= Task description =
Omit all pictures. Quote the lines from the one with "Select a service" through the end of the listing below, exactly as they appear.

Content starts

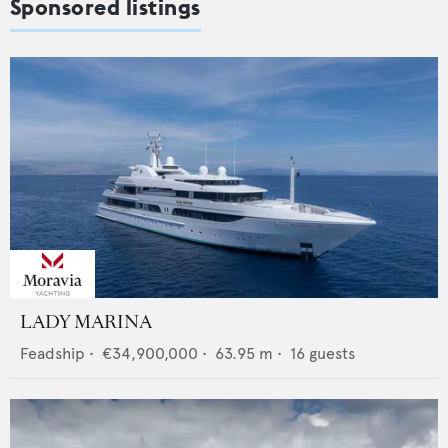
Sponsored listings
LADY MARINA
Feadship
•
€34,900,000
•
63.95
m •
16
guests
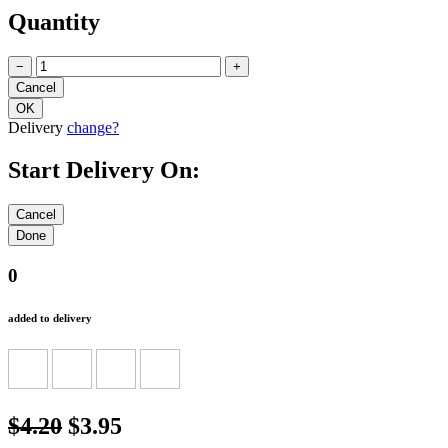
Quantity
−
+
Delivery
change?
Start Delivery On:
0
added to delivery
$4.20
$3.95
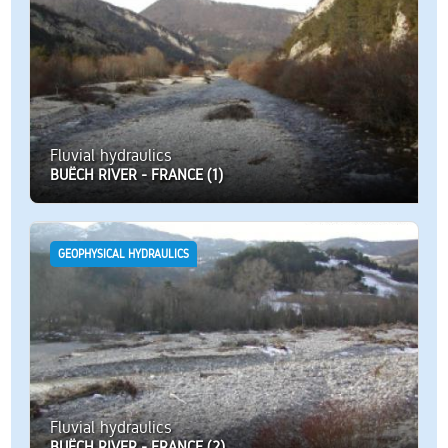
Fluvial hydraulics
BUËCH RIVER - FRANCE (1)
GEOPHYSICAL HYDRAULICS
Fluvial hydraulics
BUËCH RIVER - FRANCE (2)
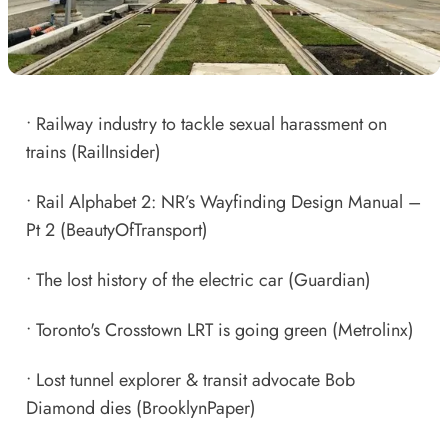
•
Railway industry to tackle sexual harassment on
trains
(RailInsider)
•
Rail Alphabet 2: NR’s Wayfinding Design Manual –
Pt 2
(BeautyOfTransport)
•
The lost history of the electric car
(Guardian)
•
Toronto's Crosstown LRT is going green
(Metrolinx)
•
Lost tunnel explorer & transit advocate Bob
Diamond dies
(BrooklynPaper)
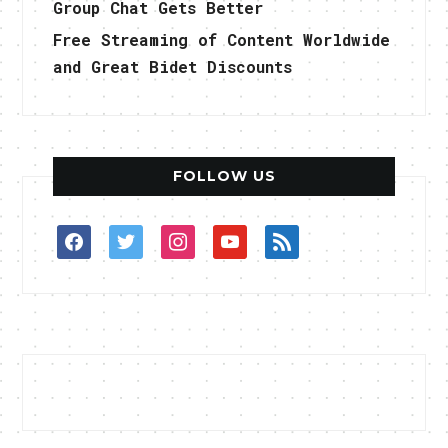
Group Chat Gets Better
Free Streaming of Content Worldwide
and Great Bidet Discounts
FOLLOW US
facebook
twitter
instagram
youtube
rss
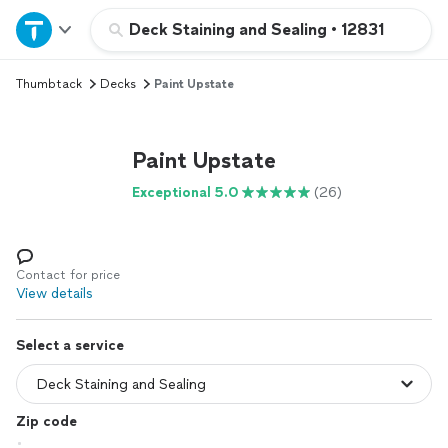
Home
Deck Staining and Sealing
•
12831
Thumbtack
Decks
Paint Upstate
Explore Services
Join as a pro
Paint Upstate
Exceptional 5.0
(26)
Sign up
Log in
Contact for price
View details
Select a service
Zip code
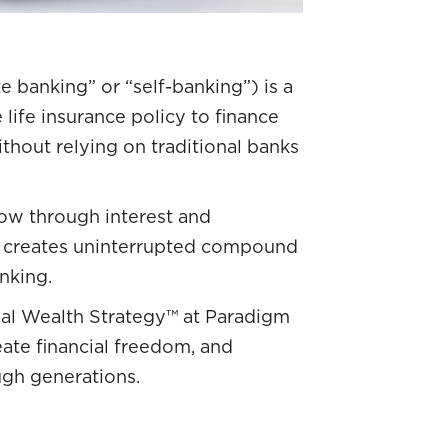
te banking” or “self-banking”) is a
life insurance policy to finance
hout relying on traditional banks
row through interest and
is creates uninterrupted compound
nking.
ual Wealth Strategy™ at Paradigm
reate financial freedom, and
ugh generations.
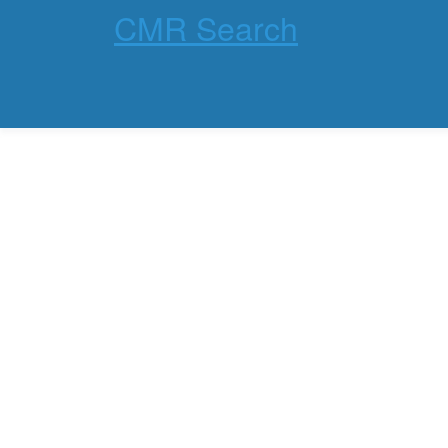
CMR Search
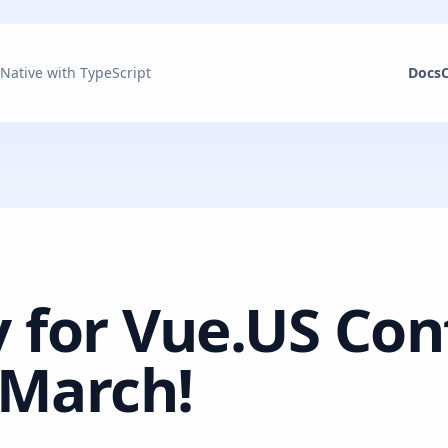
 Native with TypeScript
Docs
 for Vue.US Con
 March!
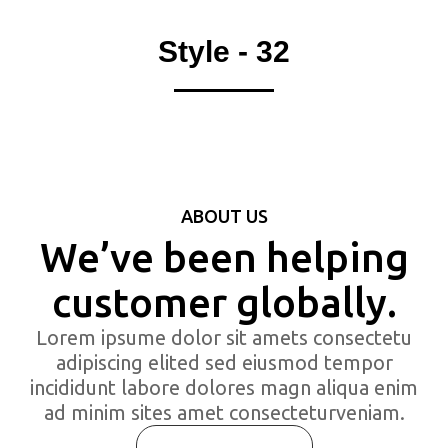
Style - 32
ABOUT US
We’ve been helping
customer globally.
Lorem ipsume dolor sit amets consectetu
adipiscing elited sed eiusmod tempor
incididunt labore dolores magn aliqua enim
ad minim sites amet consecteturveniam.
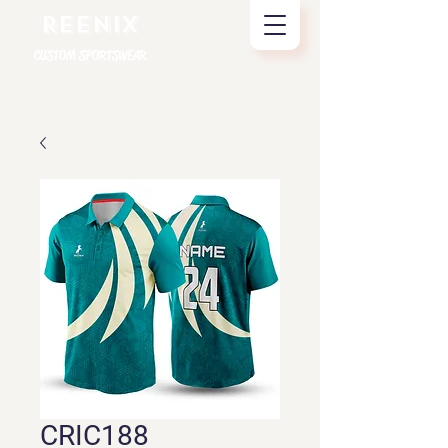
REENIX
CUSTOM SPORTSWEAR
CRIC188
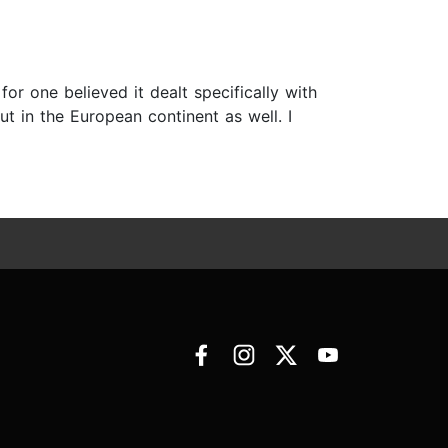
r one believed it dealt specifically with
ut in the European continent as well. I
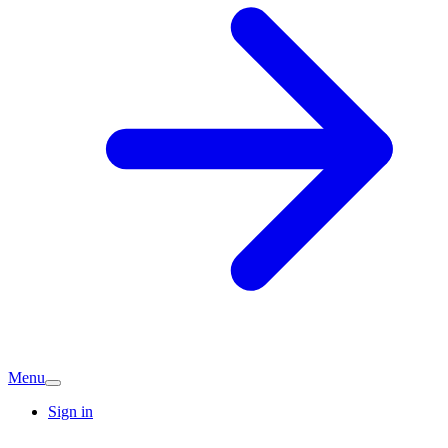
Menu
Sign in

Content ends

= Exercise output =
Select a service
Zip code
te banking” or “self-banking”) is a
life insurance policy to finance
hout relying on traditional banks
row through interest and
is creates uninterrupted compound
nking.
ual Wealth Strategy™ at Paradigm
reate financial freedom, and
ugh generations.
CMR Search
 Native with TypeScript
Docs
 for Vue.US Con
 March!
Style - 32
ABOUT US
We’ve been helping
customer globally.
Lorem ipsume dolor sit amets consectetu
adipiscing elited sed eiusmod tempor
incididunt labore dolores magn aliqua enim
ad minim sites amet consecteturveniam.
REENIX
CUSTOM SPORTSWEAR
CRIC188
r one believed it dealt specifically with
ut in the European continent as well. I
Menu
Sign in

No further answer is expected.